Required work. Each line below needs to be returned exactly. Skip any picture.

***

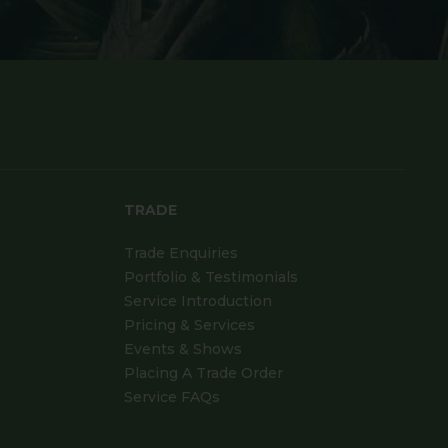
TRADE
Trade Enquiries
Portfolio & Testimonials
Service Introduction
Pricing & Services
Events & Shows
Placing A Trade Order
Service FAQs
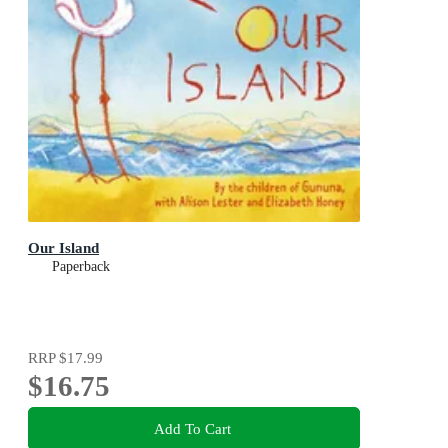
Our Island
Paperback
RRP
$17.99
$16.75
Add To Cart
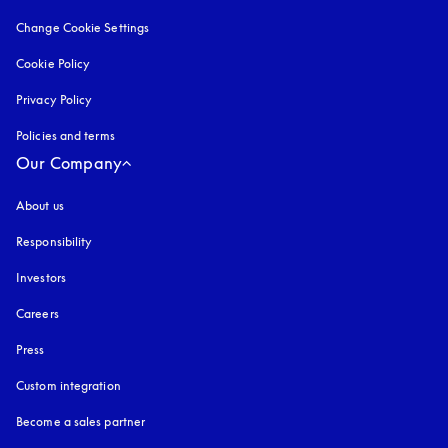
Change Cookie Settings
Cookie Policy
opens in a new tab
Privacy Policy
opens in a new tab
Policies and terms
Our Company
About us
Responsibility
Investors
Careers
Press
Custom integration
Become a sales partner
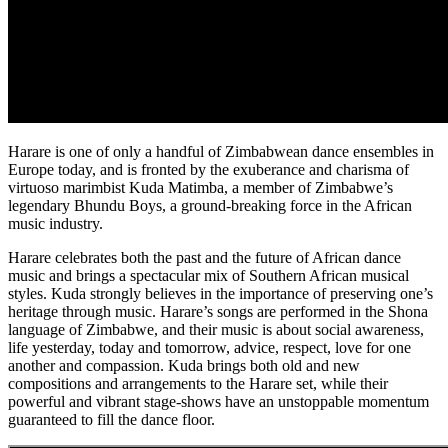
Harare is one of only a handful of Zimbabwean dance ensembles in
Europe today, and is fronted by the exuberance and charisma of
virtuoso marimbist Kuda Matimba, a member of Zimbabwe’s
legendary Bhundu Boys, a ground-breaking force in the African
music industry.
Harare celebrates both the past and the future of African dance
music and brings a spectacular mix of Southern African musical
styles. Kuda strongly believes in the importance of preserving one’s
heritage through music. Harare’s songs are performed in the Shona
language of Zimbabwe, and their music is about social awareness,
life yesterday, today and tomorrow, advice, respect, love for one
another and compassion. Kuda brings both old and new
compositions and arrangements to the Harare set, while their
powerful and vibrant stage-shows have an unstoppable momentum
guaranteed to fill the dance floor.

***

Your solution.
TRADE
Trade Enquiries
Portfolio & Testimonials
Service Introduction
Pricing & Services
Events & Shows
Placing A Trade Order
Service FAQs
Our Island
Paperback
RRP
$17.99
$16.75
Add To Cart
Change Cookie Settings
Cookie Policy
opens in a new tab
Privacy Policy
opens in a new tab
Policies and terms
Our Company
About us
Responsibility
Investors
Careers
Press
Custom integration
Become a sales partner
Harare is one of only a handful of Zimbabwean dance ensembles in
Europe today, and is fronted by the exuberance and charisma of
virtuoso marimbist Kuda Matimba, a member of Zimbabwe’s
legendary Bhundu Boys, a ground-breaking force in the African
music industry.
Harare celebrates both the past and the future of African dance
music and brings a spectacular mix of Southern African musical
styles. Kuda strongly believes in the importance of preserving one’s
heritage through music. Harare’s songs are performed in the Shona
language of Zimbabwe, and their music is about social awareness,
life yesterday, today and tomorrow, advice, respect, love for one
another and compassion. Kuda brings both old and new
compositions and arrangements to the Harare set, while their
powerful and vibrant stage-shows have an unstoppable momentum
guaranteed to fill the dance floor.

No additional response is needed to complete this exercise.